Hive: create and write iceberg by hive catalog using Spark, Hive client read no data
See original GitHub issue- Environment
spark: 3.0.0
hive: 2.3.7
iceberg: 0.10.0
- SparkSession configuration
val spark = SparkSession
.builder()
.master("local[2]")
.appName("IcebergAPI")
.config("spark.sql.catalog.hive_prod", "org.apache.iceberg.spark.SparkCatalog")
.config("spark.sql.catalog.hive_prod.type", "hive")
.config("spark.sql.catalog.hive_prod.uri", "thrift://localhost:9083")
.enableHiveSupport()
.getOrCreate()
- Create database
db
by hive client
➜ bin ./beeline
beeline> !connect jdbc:hive2://localhost:10000 hive hive
Connecting to jdbc:hive2://localhost:10000
Connected to: Apache Hive (version 2.3.7)
Driver: Hive JDBC (version 2.3.7)
Transaction isolation: TRANSACTION_REPEATABLE_READ
0: jdbc:hive2://localhost:10000> create database db;
No rows affected (0.105 seconds)
- Create iceberg table by hiveCatalog using Spark (Link: https://iceberg.apache.org/hive/#using-hive-catalog)
def createByHiveCatalog(spark: SparkSession): Unit = {
val hadoopConfiguration = spark.sparkContext.hadoopConfiguration
hadoopConfiguration.set(org.apache.iceberg.hadoop.ConfigProperties.ENGINE_HIVE_ENABLED, "true"); //iceberg.engine.hive.enabled=true
val hiveCatalog = new HiveCatalog(hadoopConfiguration)

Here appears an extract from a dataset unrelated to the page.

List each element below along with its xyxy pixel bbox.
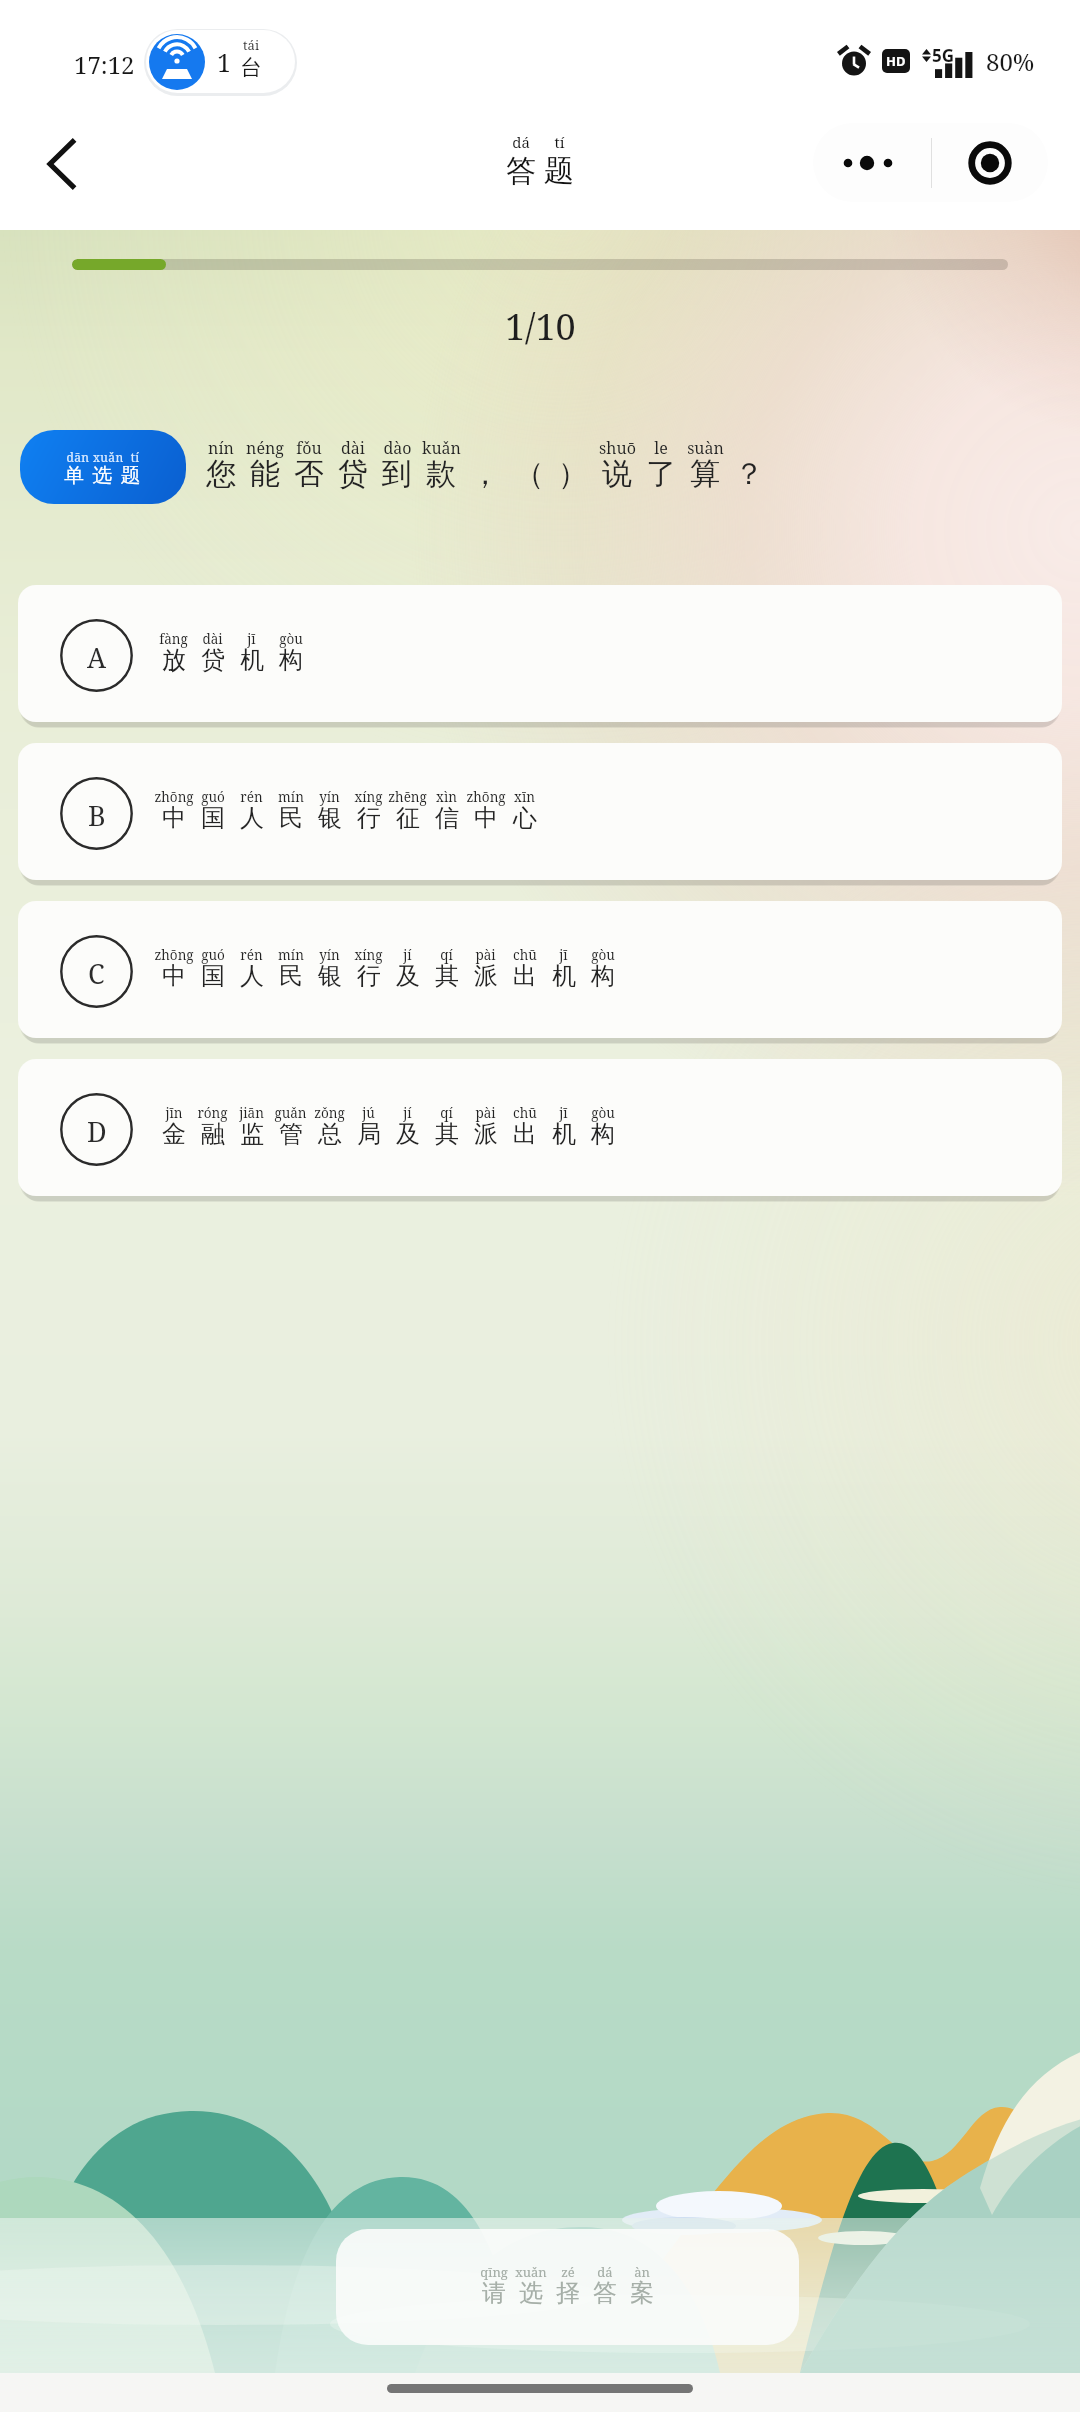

val nameSpace = Namespace.of("db")
val tableIdentifier: TableIdentifier = TableIdentifier.of(nameSpace, "tb")
val columns: List[Types.NestedField] = new ArrayList[Types.NestedField]
columns.add(Types.NestedField.of(1, true, "id", Types.IntegerType.get, "id doc"))
columns.add(Types.NestedField.of(2, true, "ts", Types.TimestampType.withZone(), "ts doc"))
val schema: Schema = new Schema(columns)
val partition = PartitionSpec.builderFor(schema).year("ts").build()
hiveCatalog.createTable(tableIdentifier, schema, partition)
}
- Query iceberg table by hive client
0: jdbc:hive2://localhost:10000> add jar /Users/dovezhang/software/idea/github/iceberg/hive-runtime/build/libs/iceberg-hive-runtime-0.10.0.jar;
No rows affected (0.043 seconds)
0: jdbc:hive2://localhost:10000> set iceberg.mr.catalog=hive;
No rows affected (0.003 seconds)
0: jdbc:hive2://localhost:10000> select * from db.tb;
+--------+--------+
| tb.id | tb.ts |
+--------+--------+
+--------+--------+
No rows selected (1.166 seconds)
- Write data by hive Catalog using Spark
case class dbtb(id: Int, time: Timestamp)
def writeDataToIcebergHive(spark: SparkSession): Unit = {
val seq = Seq(dbtb(1, Timestamp.valueOf("2020-07-06 13:40:00")),
dbtb(2, Timestamp.valueOf("2020-07-06 14:30:00")),
dbtb(3, Timestamp.valueOf("2020-07-06 15:20:00")))
val df = spark.createDataFrame(seq).toDF("id", "ts")
import org.apache.spark.sql.functions
df.writeTo(s"hive_prod.db.tb").overwrite(functions.lit(true))
}
- Query iceberg table by hive client
0: jdbc:hive2://localhost:10000> select * from db.tb;
+--------+--------+
| tb.id | tb.ts |
+--------+--------+
+--------+--------+
No rows selected (0.152 seconds)
After writing the data, no data is returned via Hive Client.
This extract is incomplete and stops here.